What's real: as a way to recycle PET in a controlled setting, this works and it's improving fast. Since 2016 the enzymes have been massively upgraded. In 2018 a Portsmouth and NREL team solved PETase's structure and, while poking at it, accidentally made a better version. In 2020 the French company Carbios engineered a cutinase that broke down 90% of PET in about 10 hours. In 2022 a UT Austin lab used machine learning to design FAST-PETase, which chewed through untreated PET from 51 different products in a week, at under 50 °C. Carbios is now building a 50,000-tonne-a-year plant in France. That's a genuine industrial process arriving.
What's not real, at least not yet:
- It's PET-only. PETase and its cousins work on PET. The other big plastics - polyethylene bags, polypropylene, PVC, polystyrene - are plain carbon-carbon chains with no ester bonds to cut. Polyurethane has more breakable bonds but still no workhorse enzyme on PETase's level. A real solution needs several more breakthroughs like PETase, for materials that are harder to attack.

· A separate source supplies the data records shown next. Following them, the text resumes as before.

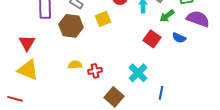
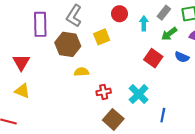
yellow semicircle: (75, 65) -> (81, 72), moved
yellow triangle: (28, 70) -> (22, 91), size x0.7
red cross: (95, 71) -> (104, 92), moved

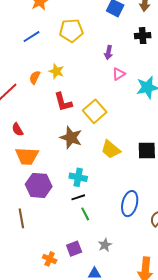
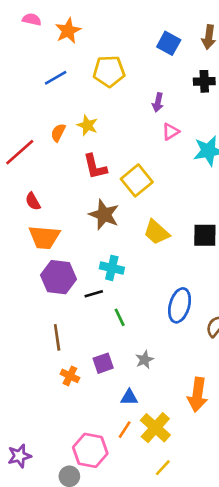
black line: (78, 197) -> (94, 294), moved
brown line: (21, 218) -> (57, 337), moved

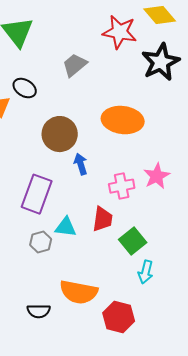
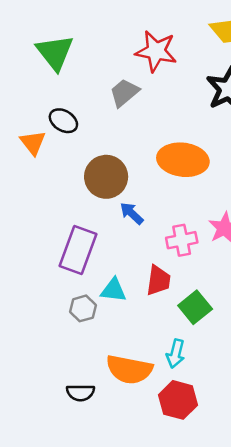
red star: (120, 32) -> (156, 51), moved
blue arrow: (81, 164) -> (132, 213), turned -30
cyan arrow: (146, 272) -> (176, 354), moved

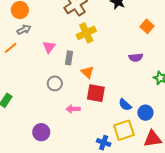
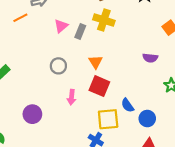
yellow cross: (86, 33) -> (104, 20), turned 30
gray rectangle: (69, 58) -> (80, 32), moved
pink arrow: (73, 109) -> (72, 97), turned -96
yellow square: (124, 130) -> (108, 119), moved

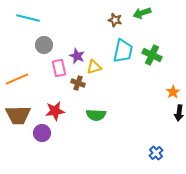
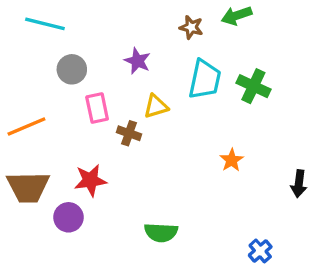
purple star: (77, 56) -> (137, 61), moved
orange star: (173, 92) -> (232, 160), moved
green semicircle: (96, 115) -> (161, 232), moved

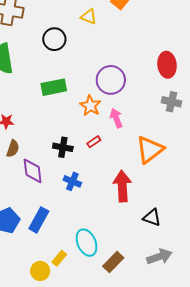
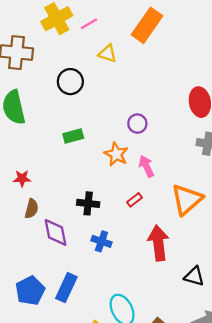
purple circle: (111, 80) -> (137, 124), size x0.6
green rectangle: (54, 87) -> (73, 136), size x0.7
red rectangle: (94, 142) -> (135, 200), moved

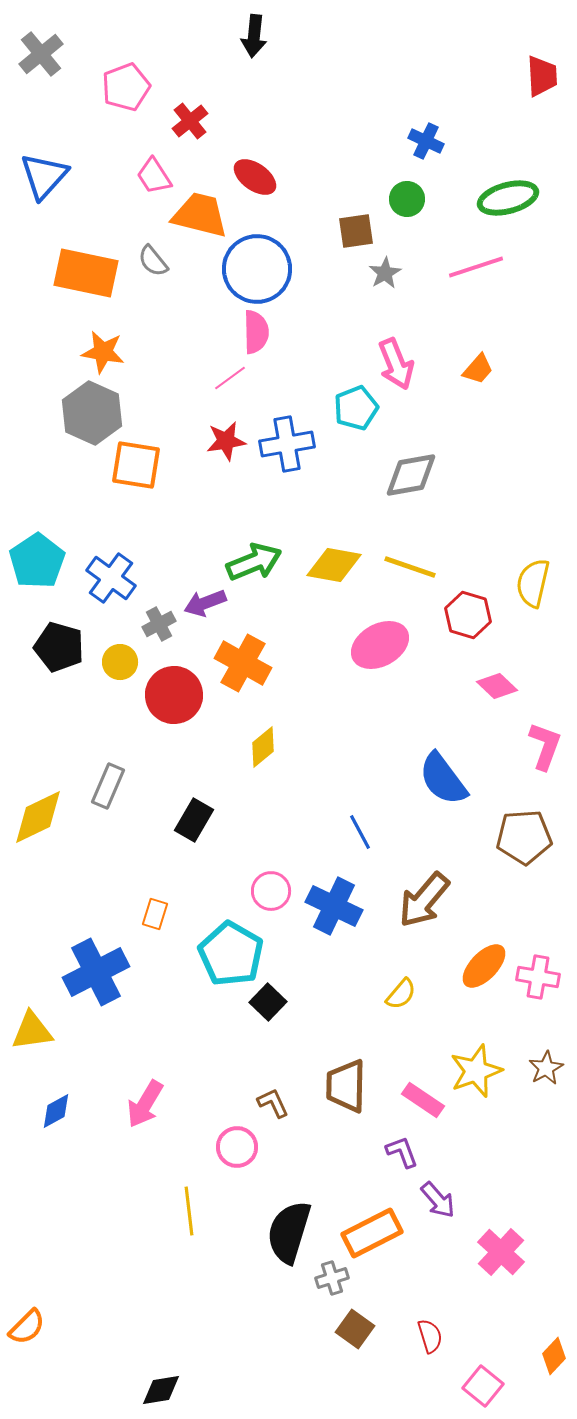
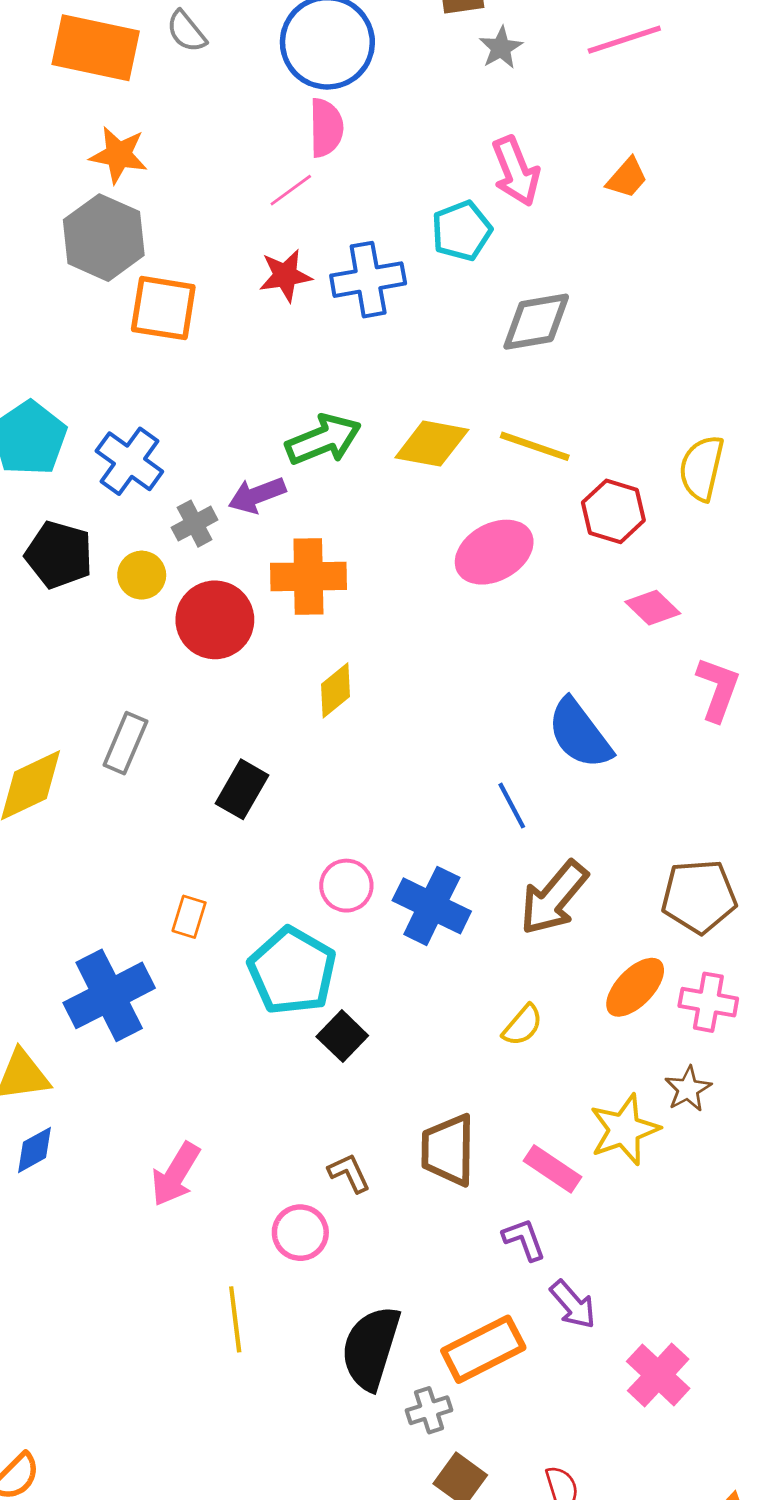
orange cross: (243, 663) -> (308, 576), turned -30
blue line: (360, 832) -> (512, 806), moved
brown pentagon: (524, 837) -> (699, 896), moved
brown star: (546, 1068) -> (688, 1089), moved
blue diamond: (56, 1111) -> (35, 1150), moved

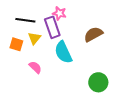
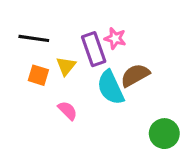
pink star: (59, 13) -> (115, 38), moved
black line: (25, 20) -> (34, 38), moved
brown semicircle: (93, 34) -> (135, 75), moved

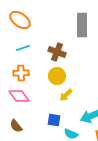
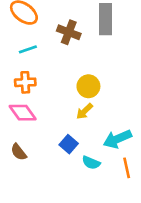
brown cross: (57, 52) -> (69, 32), moved
yellow circle: (57, 76) -> (88, 86), moved
blue square: (54, 120) -> (69, 144), turned 32

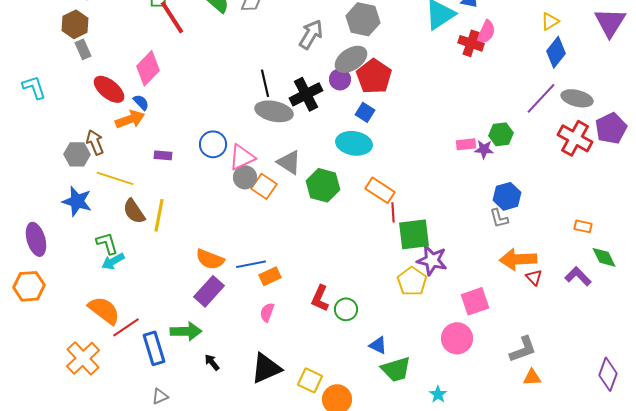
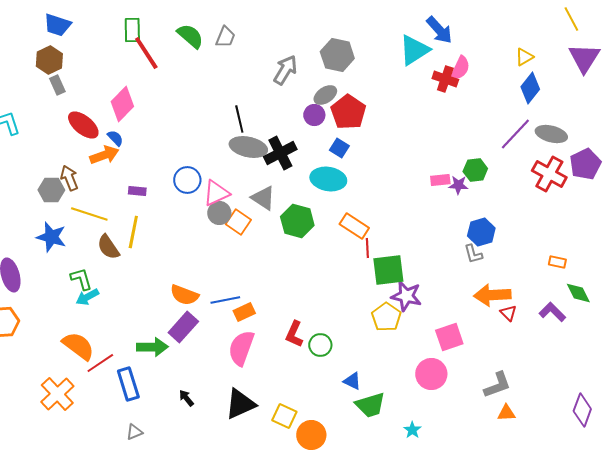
gray ellipse: (351, 59) -> (325, 95), size x0.7
black cross: (306, 94) -> (280, 153), moved
yellow line: (159, 215) -> (133, 232), moved
pink semicircle: (267, 312) -> (241, 348), size x1.8
green arrow: (186, 331) -> (152, 347), moved

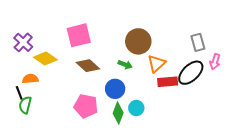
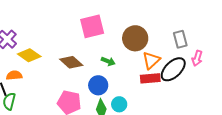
pink square: (79, 35) -> (92, 26), moved
brown circle: (138, 41) -> (135, 38), moved
orange triangle: (156, 64) -> (151, 60), moved

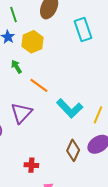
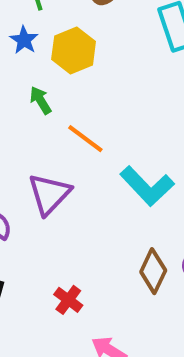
red cross: (31, 165) -> (68, 300), turned 32

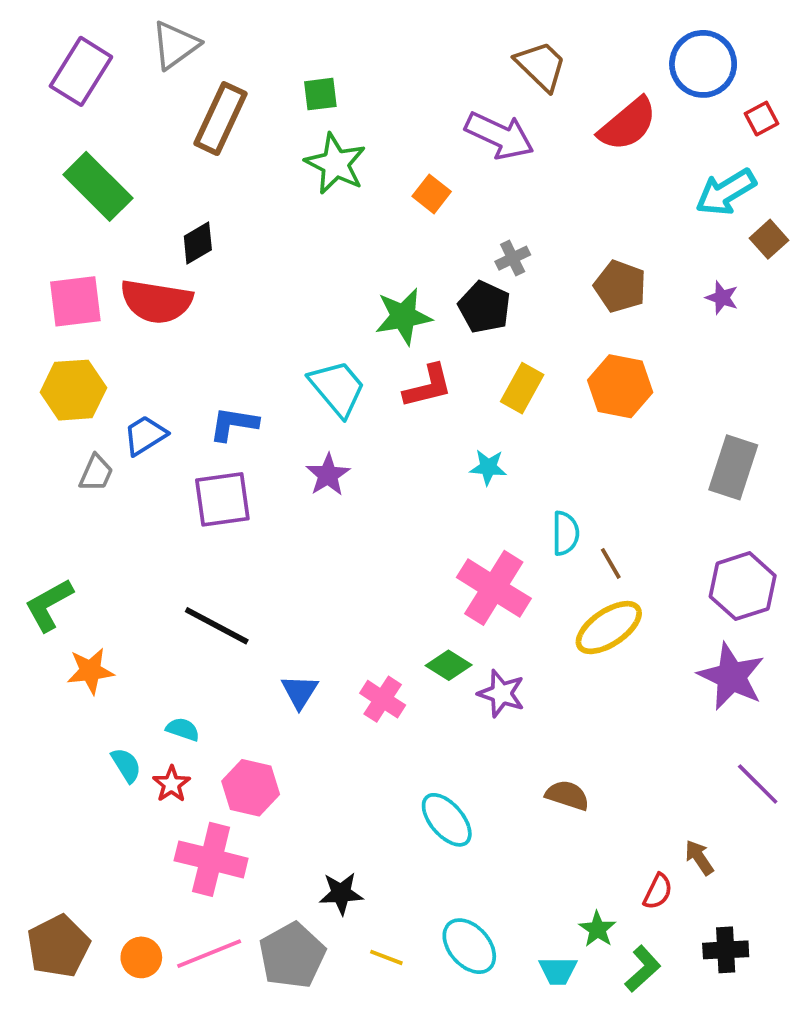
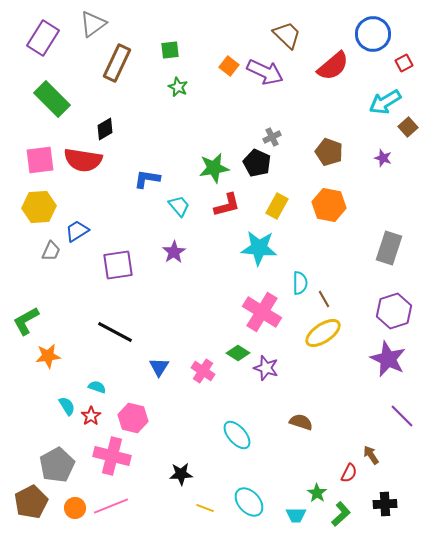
green star: (335, 164) -> (178, 87), size x0.6
orange square: (432, 194) -> (229, 66), moved
cyan trapezoid: (337, 388) -> (179, 206), size x0.7
blue L-shape: (234, 424) -> (147, 179), moved
cyan star: (488, 467) -> (259, 248), size x1.8
gray pentagon: (292, 956) -> (57, 465), moved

- It needs heat and clean input. The fast enzymes want 50-72 °C and reasonably pure, low-crystallinity plastic. That's a factory reactor, not a beach. Dyes, coatings and mixed waste gum up the works.
- It will not clean the ocean. This is the big one. The 2025 discovery that ocean bacteria across most of the planet carry PET-degrading genes is fascinating, but the natural rate is glacial. Those microbes are not out there dissolving the garbage patch. Pollution goes in far faster than any bug takes it out.
The honest framing is the one the Guardian used in a good 2023 long-read: this is a promising end-of-life recycling technology for one type of plastic, not a cleanup for the mess already out there. Both can be worth getting excited about. They're just not the same thing, and conflating them is how you end up with people assuming the problem is solved.
So, how many people actually know this?
That was my original question, the one that made me want to write this up. The answer is: kind of. "There's bacteria that eat plastic" floats around as a vague hopeful eco-fact. The 2016 discovery was big news - Science, the BBC, the Guardian, a pile of Reddit threads. But the actual mechanism, the name Ideonella sakaiensis, the honest limits - that stays niche. Which is a shame, because the real story is better than the headline. We accidentally ran a 70-year experiment in evolution, dumped a new food source across the entire planet, and watched microbes that were already halfway there close the gap. That's worth understanding properly, hype stripped out.
I'm not a biologist. I'm a developer who got curious and read the papers, and I've linked every real claim above so you can check my work. If you know this field and I got something wrong, tell me - I'd rather fix it than be confidently wrong on the internet.